What you have to do: In the data that follows, count the lines in which the word "Compartir" occurs, and report that figure alone.

Records shown:
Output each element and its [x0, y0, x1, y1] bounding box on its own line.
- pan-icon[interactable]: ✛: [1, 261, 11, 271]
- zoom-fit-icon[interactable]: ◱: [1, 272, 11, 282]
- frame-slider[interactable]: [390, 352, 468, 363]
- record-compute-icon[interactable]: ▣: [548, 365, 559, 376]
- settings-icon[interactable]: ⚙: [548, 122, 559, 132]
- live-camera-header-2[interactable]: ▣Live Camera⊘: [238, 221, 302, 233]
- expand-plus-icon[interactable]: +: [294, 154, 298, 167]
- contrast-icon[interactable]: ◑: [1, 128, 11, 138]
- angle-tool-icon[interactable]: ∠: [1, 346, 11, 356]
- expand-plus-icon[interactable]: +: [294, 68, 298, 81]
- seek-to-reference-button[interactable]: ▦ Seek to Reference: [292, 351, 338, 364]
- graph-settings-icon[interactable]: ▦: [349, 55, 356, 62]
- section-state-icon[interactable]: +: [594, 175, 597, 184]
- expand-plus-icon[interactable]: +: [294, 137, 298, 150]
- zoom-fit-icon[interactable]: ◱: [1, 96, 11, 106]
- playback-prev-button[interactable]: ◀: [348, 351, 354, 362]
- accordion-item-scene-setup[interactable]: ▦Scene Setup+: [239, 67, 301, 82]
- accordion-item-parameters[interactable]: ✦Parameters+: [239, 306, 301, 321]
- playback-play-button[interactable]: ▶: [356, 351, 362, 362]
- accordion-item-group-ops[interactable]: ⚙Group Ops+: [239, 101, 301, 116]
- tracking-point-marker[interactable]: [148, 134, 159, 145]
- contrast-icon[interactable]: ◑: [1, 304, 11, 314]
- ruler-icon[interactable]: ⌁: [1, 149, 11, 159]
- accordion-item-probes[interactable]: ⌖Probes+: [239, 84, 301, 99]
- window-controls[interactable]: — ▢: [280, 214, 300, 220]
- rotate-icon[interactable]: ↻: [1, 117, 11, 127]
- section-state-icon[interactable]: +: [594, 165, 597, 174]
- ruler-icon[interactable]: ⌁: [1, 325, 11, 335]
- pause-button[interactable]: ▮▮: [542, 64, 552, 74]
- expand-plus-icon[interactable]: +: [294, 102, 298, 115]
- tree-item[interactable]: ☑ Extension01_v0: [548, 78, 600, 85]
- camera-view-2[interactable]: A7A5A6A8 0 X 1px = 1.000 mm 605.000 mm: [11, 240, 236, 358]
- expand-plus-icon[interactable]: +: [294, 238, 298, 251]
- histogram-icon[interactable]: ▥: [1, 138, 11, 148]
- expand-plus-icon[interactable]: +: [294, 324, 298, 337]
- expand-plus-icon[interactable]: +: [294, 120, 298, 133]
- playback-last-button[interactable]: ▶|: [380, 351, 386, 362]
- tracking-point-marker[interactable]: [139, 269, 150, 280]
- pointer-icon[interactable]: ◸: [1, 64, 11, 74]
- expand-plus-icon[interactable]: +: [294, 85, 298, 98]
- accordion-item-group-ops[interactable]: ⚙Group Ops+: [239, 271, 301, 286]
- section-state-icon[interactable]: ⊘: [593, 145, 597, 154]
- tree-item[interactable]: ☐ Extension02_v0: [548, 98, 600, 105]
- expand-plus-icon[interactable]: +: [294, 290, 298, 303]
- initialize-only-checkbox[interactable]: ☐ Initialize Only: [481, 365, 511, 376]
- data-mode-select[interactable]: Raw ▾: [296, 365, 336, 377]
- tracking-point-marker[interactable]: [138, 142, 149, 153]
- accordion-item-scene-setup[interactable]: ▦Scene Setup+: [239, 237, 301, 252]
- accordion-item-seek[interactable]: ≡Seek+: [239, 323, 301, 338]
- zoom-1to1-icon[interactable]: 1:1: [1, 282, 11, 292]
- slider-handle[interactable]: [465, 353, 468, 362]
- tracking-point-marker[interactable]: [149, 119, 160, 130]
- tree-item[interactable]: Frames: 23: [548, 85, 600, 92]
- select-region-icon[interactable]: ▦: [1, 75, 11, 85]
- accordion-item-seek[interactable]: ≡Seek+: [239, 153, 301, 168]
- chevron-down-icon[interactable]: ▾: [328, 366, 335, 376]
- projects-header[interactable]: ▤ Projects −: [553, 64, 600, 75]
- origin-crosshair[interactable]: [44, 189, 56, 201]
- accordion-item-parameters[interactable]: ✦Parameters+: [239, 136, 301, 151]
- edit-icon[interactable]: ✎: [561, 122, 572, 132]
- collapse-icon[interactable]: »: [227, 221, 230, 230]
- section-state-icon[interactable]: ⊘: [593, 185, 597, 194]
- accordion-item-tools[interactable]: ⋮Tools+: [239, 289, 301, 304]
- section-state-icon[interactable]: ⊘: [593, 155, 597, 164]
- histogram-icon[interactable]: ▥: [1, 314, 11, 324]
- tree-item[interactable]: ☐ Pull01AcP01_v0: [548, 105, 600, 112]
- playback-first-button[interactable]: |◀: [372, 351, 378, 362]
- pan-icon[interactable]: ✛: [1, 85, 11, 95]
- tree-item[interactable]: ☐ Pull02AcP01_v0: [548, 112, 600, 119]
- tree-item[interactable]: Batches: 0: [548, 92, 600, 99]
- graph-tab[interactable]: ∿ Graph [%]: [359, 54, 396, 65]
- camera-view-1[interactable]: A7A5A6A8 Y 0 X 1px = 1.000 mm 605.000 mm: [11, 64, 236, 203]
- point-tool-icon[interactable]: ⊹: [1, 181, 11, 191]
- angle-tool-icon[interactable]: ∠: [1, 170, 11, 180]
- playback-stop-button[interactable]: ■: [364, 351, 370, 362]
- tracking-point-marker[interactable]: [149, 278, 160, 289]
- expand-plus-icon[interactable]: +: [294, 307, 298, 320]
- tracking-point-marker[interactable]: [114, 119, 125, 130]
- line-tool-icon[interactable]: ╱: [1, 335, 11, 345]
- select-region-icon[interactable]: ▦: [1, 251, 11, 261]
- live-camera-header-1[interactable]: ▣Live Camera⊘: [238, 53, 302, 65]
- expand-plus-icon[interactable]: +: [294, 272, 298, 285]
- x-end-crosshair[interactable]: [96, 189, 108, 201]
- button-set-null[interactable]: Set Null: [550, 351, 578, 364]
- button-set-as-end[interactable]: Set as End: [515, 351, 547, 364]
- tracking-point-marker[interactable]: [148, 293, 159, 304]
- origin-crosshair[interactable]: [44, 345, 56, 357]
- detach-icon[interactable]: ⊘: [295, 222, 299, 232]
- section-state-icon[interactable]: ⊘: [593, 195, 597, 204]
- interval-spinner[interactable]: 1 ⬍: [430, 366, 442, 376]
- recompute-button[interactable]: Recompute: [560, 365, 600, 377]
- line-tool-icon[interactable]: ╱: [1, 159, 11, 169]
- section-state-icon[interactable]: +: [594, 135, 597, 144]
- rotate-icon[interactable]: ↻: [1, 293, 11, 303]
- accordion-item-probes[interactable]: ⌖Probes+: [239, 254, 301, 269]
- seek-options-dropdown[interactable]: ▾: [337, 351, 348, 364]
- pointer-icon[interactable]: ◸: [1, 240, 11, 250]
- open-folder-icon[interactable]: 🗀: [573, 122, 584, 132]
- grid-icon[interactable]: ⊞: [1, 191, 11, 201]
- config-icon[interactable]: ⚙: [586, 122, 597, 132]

---

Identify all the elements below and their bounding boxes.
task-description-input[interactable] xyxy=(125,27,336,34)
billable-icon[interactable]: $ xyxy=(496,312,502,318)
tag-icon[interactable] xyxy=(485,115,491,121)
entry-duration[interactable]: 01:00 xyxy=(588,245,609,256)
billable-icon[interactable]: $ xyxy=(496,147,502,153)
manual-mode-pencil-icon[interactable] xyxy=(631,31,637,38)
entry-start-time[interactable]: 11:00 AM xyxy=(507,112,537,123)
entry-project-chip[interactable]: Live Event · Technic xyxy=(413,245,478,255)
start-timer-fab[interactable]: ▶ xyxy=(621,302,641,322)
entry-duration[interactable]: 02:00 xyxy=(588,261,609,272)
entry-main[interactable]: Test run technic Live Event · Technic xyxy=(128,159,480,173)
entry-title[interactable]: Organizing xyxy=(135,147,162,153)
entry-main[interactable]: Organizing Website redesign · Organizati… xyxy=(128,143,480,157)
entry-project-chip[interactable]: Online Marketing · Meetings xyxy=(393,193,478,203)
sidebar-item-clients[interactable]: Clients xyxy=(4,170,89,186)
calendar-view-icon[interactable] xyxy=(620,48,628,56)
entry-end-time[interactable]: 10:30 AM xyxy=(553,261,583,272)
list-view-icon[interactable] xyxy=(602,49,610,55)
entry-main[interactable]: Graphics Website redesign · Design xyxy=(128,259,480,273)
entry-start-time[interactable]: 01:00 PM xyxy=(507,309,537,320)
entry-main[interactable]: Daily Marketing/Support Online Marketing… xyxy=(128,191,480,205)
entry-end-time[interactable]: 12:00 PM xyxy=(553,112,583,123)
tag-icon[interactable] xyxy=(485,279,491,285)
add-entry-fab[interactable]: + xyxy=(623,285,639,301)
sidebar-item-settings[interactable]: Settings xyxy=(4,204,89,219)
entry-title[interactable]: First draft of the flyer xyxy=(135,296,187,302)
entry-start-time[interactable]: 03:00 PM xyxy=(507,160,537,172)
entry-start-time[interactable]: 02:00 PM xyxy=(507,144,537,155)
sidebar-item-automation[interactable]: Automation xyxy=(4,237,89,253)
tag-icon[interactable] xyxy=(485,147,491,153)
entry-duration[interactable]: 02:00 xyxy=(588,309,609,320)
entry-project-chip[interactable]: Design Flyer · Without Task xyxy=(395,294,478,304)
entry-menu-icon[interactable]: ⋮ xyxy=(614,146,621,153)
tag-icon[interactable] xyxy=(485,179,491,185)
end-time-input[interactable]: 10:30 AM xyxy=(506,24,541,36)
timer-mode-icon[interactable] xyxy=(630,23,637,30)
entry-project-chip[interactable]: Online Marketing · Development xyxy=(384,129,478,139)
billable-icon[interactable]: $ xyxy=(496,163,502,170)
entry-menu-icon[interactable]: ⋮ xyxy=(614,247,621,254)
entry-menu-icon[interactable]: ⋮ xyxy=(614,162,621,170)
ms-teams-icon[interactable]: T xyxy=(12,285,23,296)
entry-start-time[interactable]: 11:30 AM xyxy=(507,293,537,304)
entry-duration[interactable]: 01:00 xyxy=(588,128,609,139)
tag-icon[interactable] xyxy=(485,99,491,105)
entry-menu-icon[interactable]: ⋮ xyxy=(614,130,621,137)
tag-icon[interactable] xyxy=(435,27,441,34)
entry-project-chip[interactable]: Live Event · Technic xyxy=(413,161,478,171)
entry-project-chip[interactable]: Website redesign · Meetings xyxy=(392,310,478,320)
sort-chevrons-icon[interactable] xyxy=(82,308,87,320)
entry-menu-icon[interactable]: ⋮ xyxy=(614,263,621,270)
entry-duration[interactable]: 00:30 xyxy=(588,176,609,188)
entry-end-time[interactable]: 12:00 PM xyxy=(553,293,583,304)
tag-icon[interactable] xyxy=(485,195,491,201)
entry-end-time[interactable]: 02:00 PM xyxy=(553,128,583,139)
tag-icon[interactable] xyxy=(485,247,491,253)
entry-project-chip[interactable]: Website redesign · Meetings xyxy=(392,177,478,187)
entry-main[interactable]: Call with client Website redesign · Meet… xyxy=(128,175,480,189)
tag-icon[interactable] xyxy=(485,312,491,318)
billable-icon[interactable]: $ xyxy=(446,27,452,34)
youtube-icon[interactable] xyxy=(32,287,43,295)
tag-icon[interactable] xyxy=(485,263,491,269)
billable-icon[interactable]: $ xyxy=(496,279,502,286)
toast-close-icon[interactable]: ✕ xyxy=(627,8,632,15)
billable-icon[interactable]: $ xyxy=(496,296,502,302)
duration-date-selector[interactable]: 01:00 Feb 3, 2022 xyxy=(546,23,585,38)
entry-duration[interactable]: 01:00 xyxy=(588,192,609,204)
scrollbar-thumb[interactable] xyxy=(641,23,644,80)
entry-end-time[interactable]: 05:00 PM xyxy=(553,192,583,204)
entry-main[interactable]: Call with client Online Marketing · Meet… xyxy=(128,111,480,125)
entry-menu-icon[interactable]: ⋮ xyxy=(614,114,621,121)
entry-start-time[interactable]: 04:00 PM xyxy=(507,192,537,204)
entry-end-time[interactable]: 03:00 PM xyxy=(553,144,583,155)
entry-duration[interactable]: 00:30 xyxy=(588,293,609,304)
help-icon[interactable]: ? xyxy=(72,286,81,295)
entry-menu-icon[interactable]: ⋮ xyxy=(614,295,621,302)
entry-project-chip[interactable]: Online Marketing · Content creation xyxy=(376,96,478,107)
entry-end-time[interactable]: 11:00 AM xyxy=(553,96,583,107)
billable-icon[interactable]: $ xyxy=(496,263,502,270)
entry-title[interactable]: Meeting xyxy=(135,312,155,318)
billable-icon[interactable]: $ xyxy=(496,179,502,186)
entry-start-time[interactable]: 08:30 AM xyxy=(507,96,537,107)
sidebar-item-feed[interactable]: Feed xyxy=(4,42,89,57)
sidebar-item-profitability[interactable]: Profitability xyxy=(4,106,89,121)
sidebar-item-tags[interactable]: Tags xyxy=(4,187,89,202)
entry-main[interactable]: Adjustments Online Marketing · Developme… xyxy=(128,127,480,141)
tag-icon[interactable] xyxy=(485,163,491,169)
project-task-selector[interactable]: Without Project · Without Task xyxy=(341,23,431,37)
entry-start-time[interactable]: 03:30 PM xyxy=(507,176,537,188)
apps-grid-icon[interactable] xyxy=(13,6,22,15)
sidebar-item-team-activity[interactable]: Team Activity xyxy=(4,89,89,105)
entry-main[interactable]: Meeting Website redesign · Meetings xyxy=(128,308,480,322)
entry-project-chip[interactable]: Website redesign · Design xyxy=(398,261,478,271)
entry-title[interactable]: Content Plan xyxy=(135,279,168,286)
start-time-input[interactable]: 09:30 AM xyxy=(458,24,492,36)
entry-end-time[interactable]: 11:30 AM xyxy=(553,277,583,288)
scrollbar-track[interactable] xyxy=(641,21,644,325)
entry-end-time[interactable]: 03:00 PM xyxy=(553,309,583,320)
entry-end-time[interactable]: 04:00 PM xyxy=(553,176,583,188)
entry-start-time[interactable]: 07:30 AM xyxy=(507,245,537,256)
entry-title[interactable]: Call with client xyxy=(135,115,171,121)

---

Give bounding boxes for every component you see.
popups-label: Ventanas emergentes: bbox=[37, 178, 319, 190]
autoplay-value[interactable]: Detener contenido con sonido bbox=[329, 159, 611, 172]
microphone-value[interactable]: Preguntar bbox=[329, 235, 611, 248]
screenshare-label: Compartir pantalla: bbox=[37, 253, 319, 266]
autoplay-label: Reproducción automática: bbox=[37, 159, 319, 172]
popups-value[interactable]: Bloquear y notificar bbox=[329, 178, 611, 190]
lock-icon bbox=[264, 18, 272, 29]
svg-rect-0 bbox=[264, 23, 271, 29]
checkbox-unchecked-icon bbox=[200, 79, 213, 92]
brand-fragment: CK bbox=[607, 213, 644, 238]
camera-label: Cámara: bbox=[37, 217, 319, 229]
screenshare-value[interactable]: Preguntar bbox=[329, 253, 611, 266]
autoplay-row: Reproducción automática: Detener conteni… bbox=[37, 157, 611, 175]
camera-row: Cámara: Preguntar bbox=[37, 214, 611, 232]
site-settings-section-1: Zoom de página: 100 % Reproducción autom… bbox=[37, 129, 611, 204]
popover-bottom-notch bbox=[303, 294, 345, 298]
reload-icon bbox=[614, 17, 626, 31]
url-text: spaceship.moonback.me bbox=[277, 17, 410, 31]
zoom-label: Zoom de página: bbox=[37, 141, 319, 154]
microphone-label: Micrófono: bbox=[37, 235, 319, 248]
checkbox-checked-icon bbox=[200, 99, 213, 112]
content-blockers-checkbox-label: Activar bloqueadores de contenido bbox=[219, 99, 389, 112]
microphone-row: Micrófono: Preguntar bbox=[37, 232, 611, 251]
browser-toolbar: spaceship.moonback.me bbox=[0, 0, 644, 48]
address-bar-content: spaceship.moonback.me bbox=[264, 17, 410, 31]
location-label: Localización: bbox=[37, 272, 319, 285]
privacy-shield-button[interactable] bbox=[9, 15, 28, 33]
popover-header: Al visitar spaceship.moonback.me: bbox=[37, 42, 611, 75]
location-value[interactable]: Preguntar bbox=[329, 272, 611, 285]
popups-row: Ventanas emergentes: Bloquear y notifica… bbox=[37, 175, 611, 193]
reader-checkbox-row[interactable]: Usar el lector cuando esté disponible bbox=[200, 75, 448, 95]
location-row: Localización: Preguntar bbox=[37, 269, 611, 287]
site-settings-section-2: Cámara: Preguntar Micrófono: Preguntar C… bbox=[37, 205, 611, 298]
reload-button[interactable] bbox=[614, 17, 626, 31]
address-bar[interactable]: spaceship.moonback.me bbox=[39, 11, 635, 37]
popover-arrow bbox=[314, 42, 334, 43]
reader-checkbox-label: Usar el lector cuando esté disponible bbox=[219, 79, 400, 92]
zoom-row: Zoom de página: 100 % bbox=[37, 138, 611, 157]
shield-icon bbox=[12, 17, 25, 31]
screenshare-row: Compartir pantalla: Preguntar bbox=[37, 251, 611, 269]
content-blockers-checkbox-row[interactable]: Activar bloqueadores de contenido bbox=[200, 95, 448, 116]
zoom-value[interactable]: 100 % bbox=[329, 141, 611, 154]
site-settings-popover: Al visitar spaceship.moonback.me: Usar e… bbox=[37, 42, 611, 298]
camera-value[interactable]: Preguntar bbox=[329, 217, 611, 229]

Result of the exercise: 2